━━━━━ Records provided

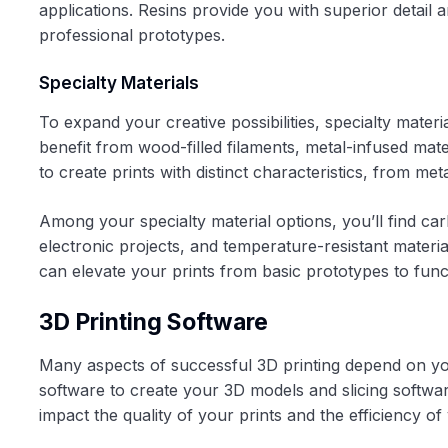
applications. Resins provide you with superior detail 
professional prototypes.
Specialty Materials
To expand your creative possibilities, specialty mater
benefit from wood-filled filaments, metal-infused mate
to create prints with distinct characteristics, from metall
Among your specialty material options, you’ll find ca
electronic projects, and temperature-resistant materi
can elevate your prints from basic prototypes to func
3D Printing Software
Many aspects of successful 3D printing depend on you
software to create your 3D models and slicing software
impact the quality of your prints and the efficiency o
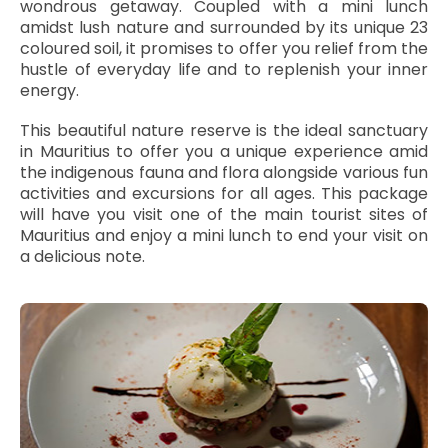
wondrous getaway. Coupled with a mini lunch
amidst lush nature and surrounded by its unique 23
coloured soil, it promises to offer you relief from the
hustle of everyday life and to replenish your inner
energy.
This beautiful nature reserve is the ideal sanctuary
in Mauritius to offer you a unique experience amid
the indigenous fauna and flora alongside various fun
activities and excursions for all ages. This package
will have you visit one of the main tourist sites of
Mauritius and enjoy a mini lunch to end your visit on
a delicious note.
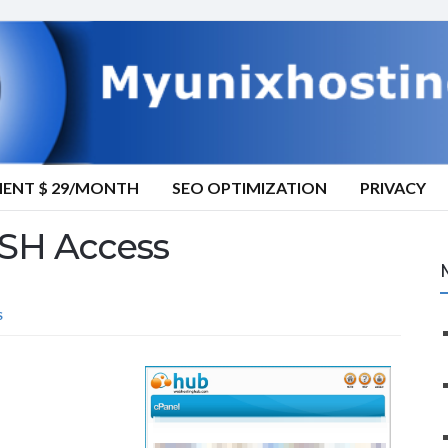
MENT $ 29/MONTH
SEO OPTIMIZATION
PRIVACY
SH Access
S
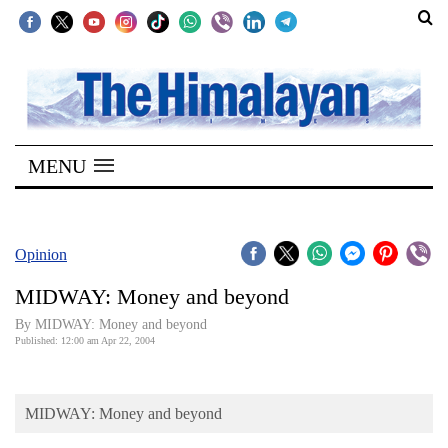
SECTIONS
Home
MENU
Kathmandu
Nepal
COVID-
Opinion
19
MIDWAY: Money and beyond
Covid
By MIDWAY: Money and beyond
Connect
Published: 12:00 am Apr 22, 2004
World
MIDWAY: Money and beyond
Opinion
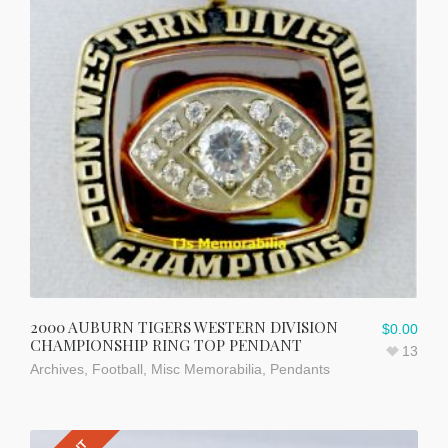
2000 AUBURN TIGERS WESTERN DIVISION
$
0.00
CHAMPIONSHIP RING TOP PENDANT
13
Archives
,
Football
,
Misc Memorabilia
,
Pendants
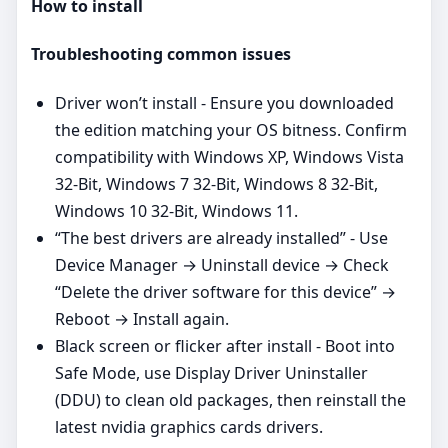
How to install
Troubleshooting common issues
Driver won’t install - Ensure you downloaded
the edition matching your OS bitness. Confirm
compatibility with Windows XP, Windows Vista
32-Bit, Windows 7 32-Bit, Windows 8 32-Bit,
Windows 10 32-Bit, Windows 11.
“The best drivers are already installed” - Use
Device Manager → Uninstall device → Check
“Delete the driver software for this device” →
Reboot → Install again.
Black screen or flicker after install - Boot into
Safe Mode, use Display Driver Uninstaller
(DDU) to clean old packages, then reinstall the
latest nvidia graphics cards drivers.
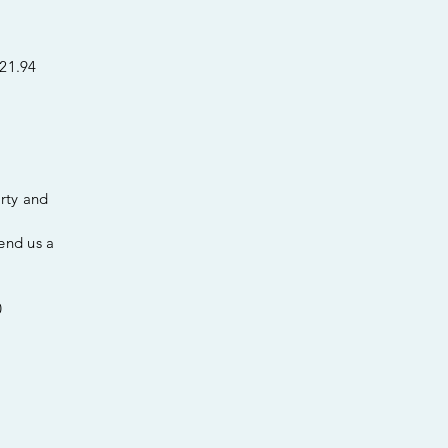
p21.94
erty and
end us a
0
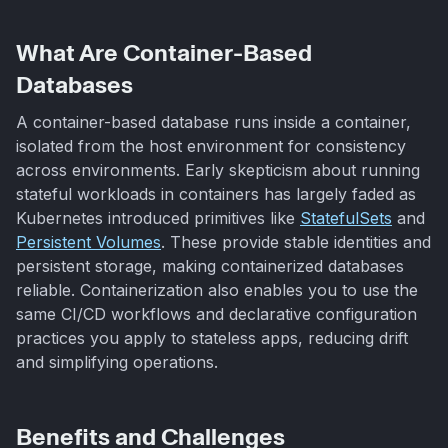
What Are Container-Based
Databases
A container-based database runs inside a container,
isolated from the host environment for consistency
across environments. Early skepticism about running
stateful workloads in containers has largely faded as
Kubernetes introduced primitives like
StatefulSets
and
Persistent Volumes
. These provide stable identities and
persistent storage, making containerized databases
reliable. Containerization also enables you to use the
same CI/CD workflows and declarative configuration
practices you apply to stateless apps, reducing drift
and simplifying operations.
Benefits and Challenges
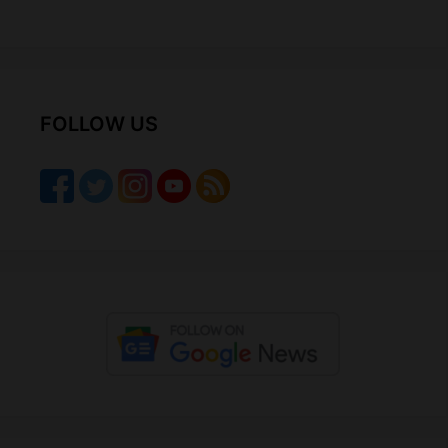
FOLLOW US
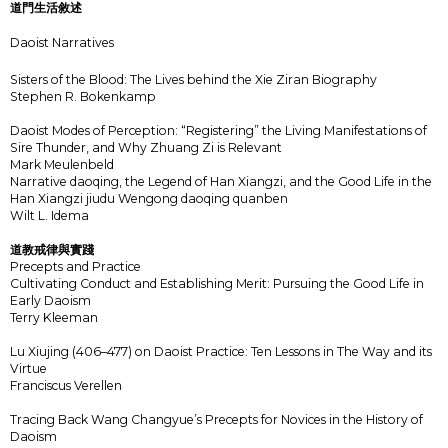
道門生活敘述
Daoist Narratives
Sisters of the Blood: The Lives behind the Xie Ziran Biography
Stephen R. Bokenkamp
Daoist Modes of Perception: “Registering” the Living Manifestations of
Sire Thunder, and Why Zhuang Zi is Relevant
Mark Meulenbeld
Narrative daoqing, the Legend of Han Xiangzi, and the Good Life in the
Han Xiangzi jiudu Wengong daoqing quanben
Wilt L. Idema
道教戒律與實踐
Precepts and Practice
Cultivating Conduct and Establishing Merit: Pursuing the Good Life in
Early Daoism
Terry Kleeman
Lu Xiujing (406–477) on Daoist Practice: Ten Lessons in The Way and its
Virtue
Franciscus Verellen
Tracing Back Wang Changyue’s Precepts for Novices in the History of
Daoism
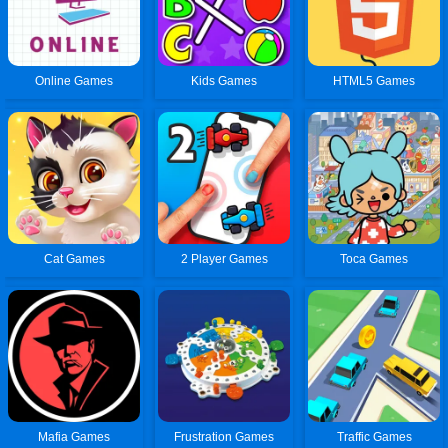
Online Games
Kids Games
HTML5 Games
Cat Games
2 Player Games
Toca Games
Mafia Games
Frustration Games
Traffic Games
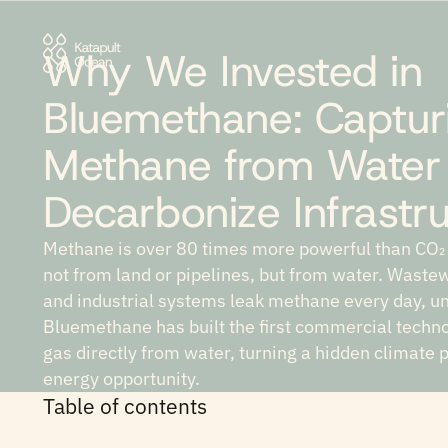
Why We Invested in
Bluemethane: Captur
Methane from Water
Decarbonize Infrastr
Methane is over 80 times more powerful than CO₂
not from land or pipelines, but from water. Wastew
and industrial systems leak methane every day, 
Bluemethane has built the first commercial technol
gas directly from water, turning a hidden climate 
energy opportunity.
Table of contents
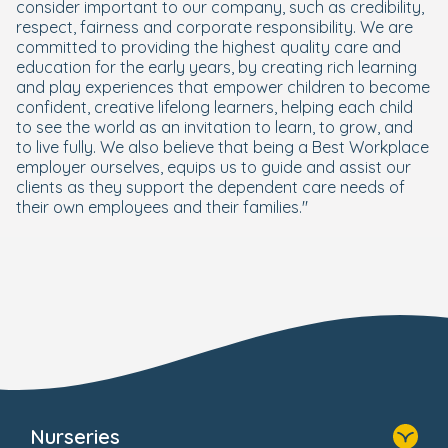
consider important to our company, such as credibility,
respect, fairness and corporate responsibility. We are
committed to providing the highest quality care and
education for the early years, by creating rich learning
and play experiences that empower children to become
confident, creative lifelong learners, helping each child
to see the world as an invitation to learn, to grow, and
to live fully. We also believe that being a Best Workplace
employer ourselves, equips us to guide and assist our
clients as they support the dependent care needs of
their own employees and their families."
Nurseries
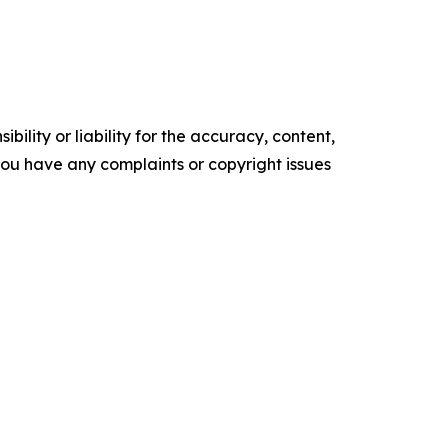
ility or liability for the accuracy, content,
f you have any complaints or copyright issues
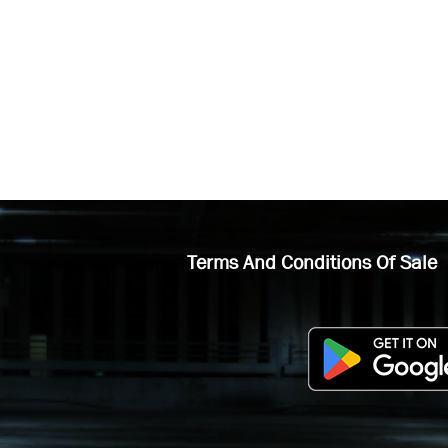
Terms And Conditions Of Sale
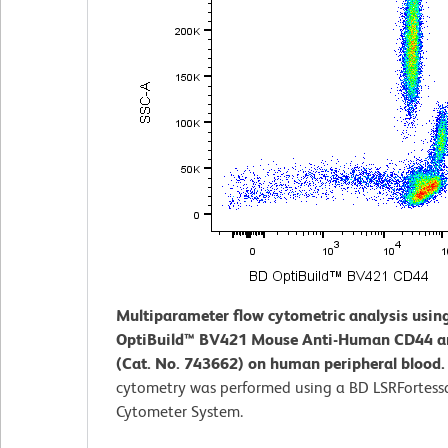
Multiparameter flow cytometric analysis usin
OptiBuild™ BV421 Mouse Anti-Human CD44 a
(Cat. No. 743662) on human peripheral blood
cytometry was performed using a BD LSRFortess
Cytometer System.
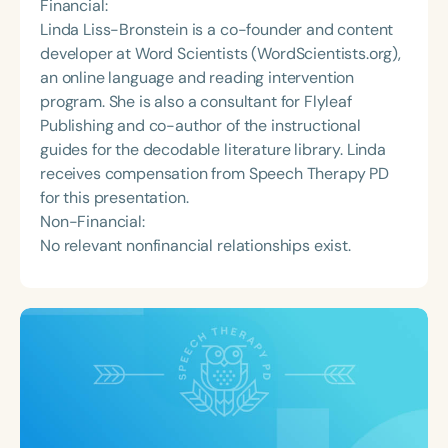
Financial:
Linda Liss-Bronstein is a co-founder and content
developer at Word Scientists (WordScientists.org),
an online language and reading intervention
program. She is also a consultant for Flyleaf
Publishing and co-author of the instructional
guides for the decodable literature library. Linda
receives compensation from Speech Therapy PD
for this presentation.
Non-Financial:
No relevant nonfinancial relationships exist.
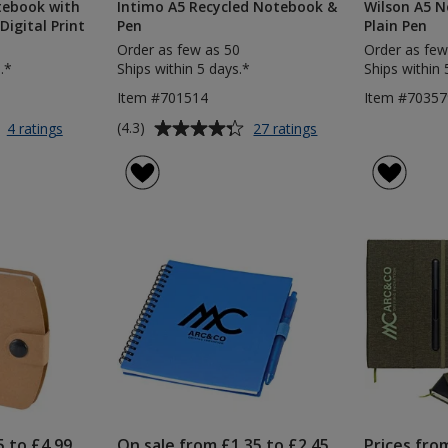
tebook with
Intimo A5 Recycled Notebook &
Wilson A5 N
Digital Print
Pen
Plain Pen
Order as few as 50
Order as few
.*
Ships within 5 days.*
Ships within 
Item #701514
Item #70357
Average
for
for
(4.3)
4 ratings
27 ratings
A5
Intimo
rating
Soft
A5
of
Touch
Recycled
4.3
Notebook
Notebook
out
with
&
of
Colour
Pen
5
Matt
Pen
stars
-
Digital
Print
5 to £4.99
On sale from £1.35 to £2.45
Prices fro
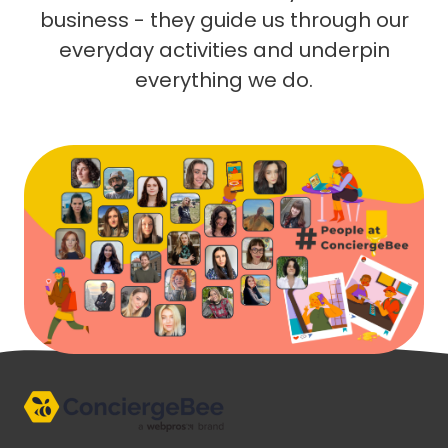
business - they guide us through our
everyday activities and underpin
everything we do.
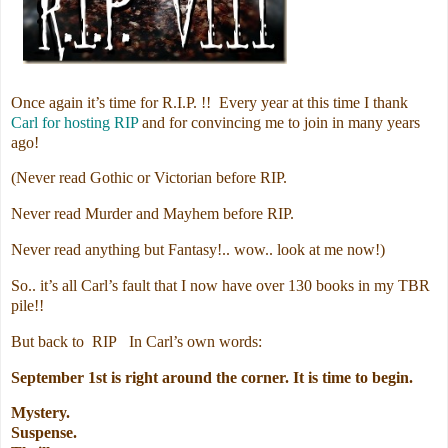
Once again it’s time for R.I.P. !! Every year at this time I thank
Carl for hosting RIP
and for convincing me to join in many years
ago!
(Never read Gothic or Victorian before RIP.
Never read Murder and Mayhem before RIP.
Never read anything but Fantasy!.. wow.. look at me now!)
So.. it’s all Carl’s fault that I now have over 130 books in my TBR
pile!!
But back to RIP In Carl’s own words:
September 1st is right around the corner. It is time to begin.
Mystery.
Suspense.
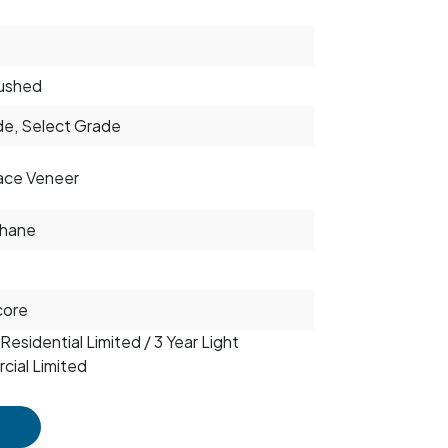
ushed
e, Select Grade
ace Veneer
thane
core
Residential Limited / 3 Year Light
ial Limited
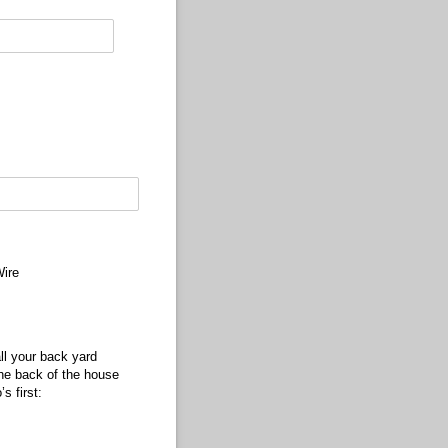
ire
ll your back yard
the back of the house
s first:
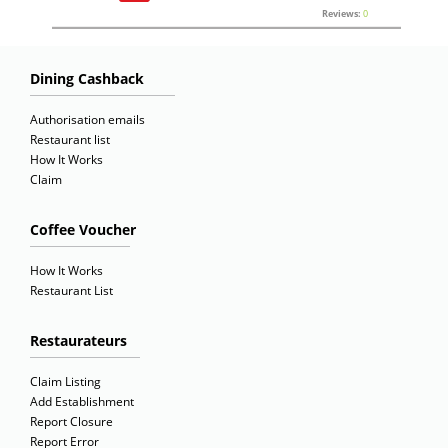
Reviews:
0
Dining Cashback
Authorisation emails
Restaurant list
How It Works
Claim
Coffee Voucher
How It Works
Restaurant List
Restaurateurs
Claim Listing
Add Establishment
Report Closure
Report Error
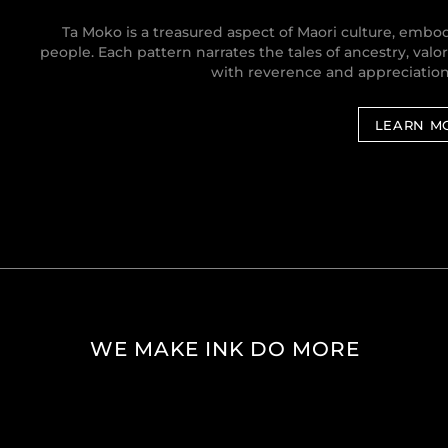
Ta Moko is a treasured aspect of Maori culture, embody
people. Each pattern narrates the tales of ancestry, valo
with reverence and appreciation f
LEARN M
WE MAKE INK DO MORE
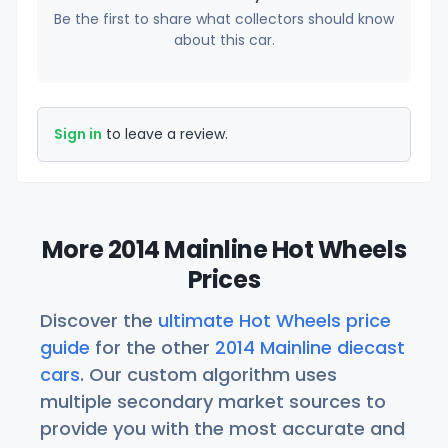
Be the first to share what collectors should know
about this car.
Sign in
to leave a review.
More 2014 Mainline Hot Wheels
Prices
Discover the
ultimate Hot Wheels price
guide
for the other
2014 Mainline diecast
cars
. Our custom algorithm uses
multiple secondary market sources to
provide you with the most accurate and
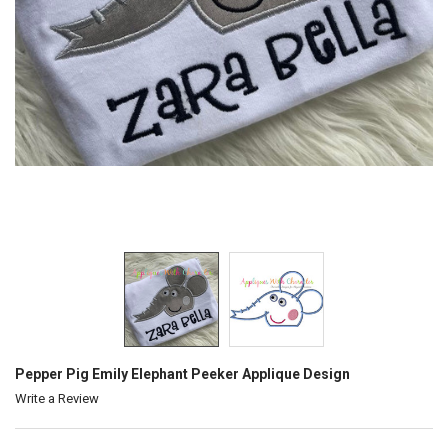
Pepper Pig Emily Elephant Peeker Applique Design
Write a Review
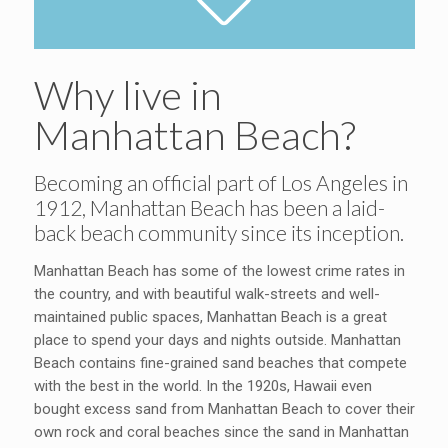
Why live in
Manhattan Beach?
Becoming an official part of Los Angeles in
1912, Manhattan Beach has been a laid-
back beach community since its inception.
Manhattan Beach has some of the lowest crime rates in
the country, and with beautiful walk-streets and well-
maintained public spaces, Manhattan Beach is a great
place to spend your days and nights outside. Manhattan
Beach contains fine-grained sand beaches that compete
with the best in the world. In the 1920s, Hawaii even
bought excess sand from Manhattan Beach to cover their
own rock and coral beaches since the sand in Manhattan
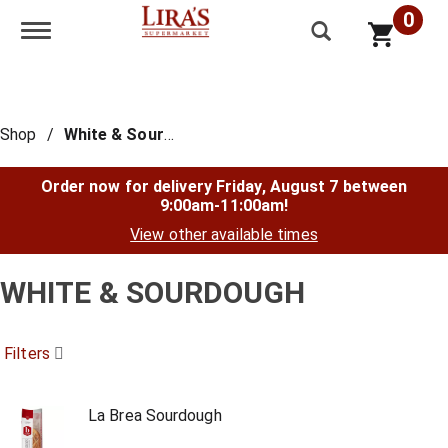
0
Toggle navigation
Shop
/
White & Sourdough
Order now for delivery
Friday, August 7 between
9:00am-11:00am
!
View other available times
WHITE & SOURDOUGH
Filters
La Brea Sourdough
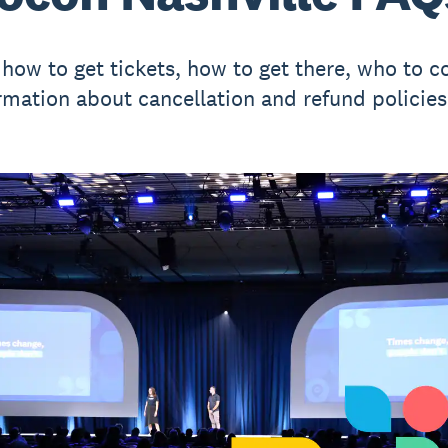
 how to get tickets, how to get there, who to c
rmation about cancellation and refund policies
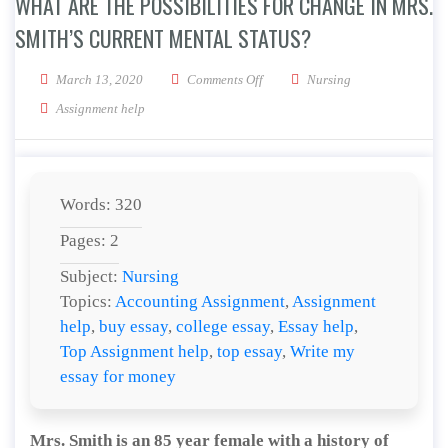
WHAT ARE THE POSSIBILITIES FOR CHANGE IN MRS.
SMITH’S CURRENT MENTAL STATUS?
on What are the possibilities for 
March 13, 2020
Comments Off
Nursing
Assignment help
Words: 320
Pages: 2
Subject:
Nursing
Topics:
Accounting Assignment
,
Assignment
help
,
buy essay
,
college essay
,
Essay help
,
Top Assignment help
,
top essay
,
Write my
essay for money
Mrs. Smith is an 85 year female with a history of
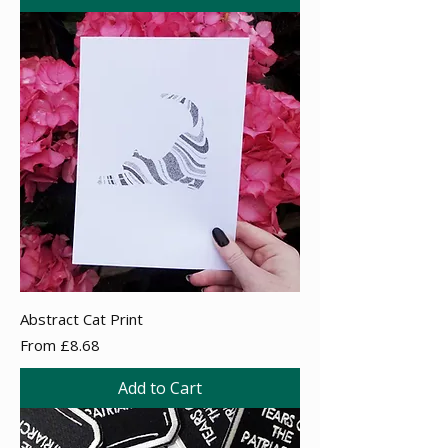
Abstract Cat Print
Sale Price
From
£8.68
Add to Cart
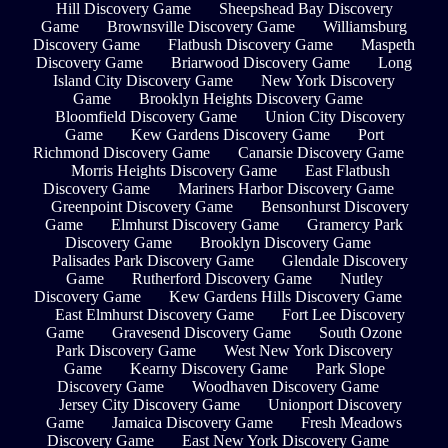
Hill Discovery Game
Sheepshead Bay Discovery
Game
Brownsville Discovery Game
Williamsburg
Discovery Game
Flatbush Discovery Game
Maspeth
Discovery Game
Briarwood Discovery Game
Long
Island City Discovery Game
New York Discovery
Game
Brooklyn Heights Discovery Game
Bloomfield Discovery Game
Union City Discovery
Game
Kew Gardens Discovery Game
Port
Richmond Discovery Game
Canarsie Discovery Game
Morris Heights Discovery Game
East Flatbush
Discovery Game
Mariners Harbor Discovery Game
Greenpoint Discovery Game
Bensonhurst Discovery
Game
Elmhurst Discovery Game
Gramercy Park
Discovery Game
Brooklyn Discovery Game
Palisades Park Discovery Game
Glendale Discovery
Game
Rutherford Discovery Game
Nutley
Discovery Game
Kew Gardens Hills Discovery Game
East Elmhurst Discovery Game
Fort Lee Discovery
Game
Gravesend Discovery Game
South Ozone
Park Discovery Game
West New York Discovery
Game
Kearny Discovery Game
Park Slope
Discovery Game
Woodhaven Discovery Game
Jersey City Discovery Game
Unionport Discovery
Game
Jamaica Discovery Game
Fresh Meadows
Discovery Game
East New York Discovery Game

━━━━━━━━━━

* **Work to complete**: Quote the records above exactly, from the first line through the line containing "impact the quality", and leave out the pictures.

* **Final answer**:
applications. Resins provide you with superior detail 
professional prototypes.
Specialty Materials
To expand your creative possibilities, specialty mater
benefit from wood-filled filaments, metal-infused mate
to create prints with distinct characteristics, from metall
Among your specialty material options, you’ll find ca
electronic projects, and temperature-resistant materi
can elevate your prints from basic prototypes to func
3D Printing Software
Many aspects of successful 3D printing depend on you
software to create your 3D models and slicing software
impact the quality of your prints and the efficiency o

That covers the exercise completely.